Cumulative plots provided statistics corresponding to all issues registered up to the time point on the x-axis. Some illustrative plots are provided in Figure 2 and Figure 3. They could also be useful in various predictions (Section 2). In most projects, the distribution (as a percent) of issues by type, priority, and resolution type was relatively stable in time. However, in Mozilla, issues with priority P5 were low (slightly exceeding P4) for most of the time but significantly increased in the last 4 years (even exceeding P1). In Cassandra, low priority issues dominated in the first 7 years and dropped down in comparison with the dominant normal priority of the last 6 years. This could be correlated with growing experience, better adaptation of developers to the project, etc. However, high staff fluctuation might show more inconsistent behavior (see Section 4.2).
Illustrative plots for the Ignite project are given in Figure 2 and Figure 3, where the x-axis shows subsequent report dates (year-month-day), and the y-axis specifies the number of visualized issues. Figure 2 shows the number of registered issues in four categories (task, bug, improvement, and new feature). Bugs and tasks dominated here. Figure 2 presents statistics in time related to the number of closed issues considering final decisions: qualified as duplicated, resolved according to 5 methods (see Section 4.1), specified as not requiring fixing (Won’t fix—7 subcategories), postponed for later resolution, and others (dominate resolved).
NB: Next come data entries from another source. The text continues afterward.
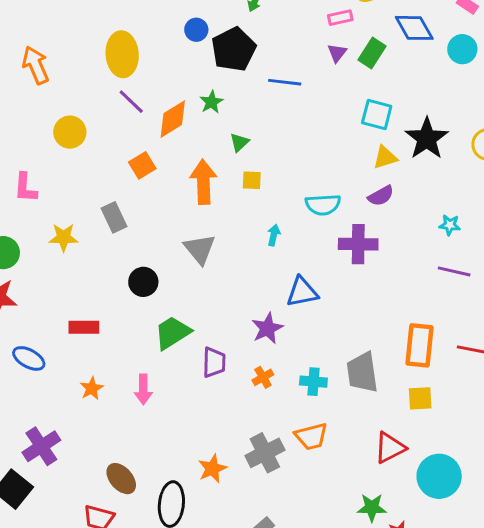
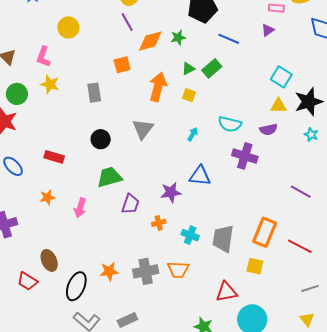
green rectangle: (372, 53) -> (212, 68), moved
yellow circle: (70, 132) -> (68, 27), moved
cyan star: (450, 225) -> (311, 135), moved
yellow star: (63, 237) -> (50, 84), moved

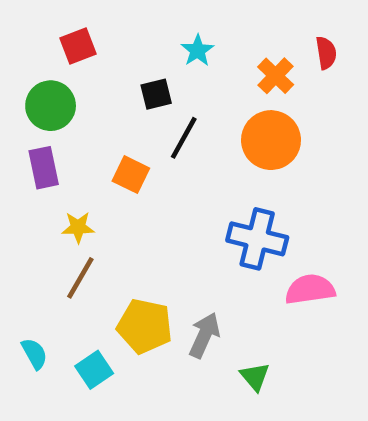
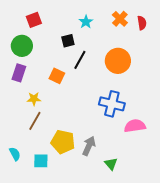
orange cross: (276, 76) -> (120, 19), moved
purple rectangle: (44, 168) -> (19, 73), turned 30
cyan square: (94, 370) -> (41, 161), turned 35

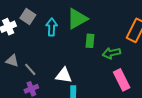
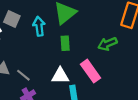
green rectangle: (90, 41) -> (65, 43), moved
pink rectangle: (122, 80) -> (90, 71), moved

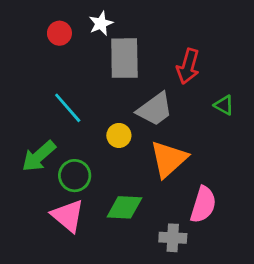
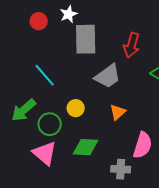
yellow circle: (119, 135) -> (76, 108), moved
orange triangle: (169, 159) -> (118, 112), size x0.6

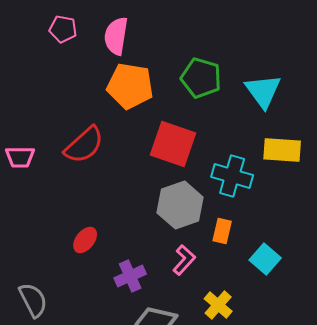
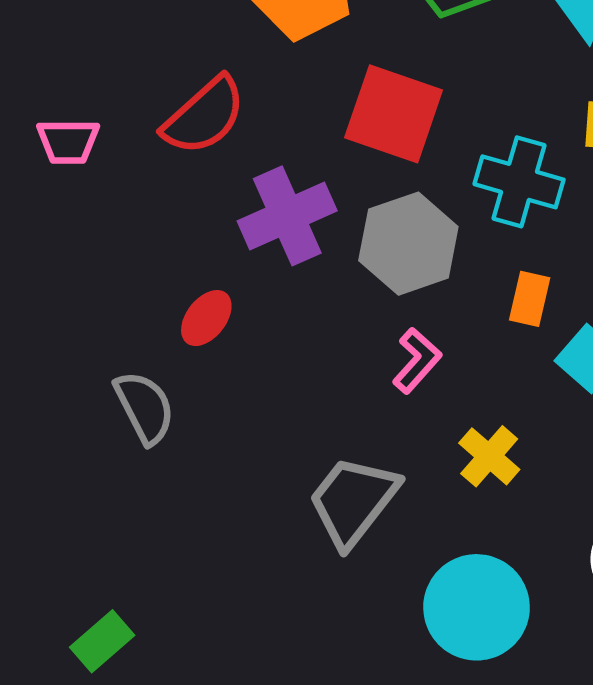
orange rectangle: (222, 231) -> (530, 299), moved
purple cross: (130, 276) -> (287, 216), moved, size x1.4
gray semicircle: (33, 300) -> (145, 407), moved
The efficiency of handling issues could be assessed via the distribution of issue handling time. We could measure this time for each issue by taking the timestamp of the issue registration and the time of its resolution. Issue resolution needs some comment; theoretically, it should relate to the closed state; however, quite often this state was skipped, so in the case of the last resolved_x state not succeeded by the closed one, we took its timestamp as also the final handling time. Yet another problem was related to issues for which the handling process did not terminate in the considered repository time space. Hence, when deriving timing distributions, we provided two numbers in Table 11: those related only to terminated issues (suffix—a) and considering the remaining issues as terminated at the last timestamp of the considered repository (suffix—b). Time plots showing the number of all registered events at a specified moment (starting from the beginning of the repository period) and the number of the closed ones provided another view on issue handling in the project. Derivative plots could show the ratio (as a percent) of closed issues or the number of unresolved issues. To illustrate that, in Table 12 and Table 13, we provided relevant statistics for four projects. Issue handling processes involved several phases, specified in the repository by processing states (with entry and exit times). By extracting timestamps relevant to these states, we could trace issue handling paths and relevant timing features. They were useful in reliability assessment and in the identification of development anomalies. We presented an original analysis of this problem in [15].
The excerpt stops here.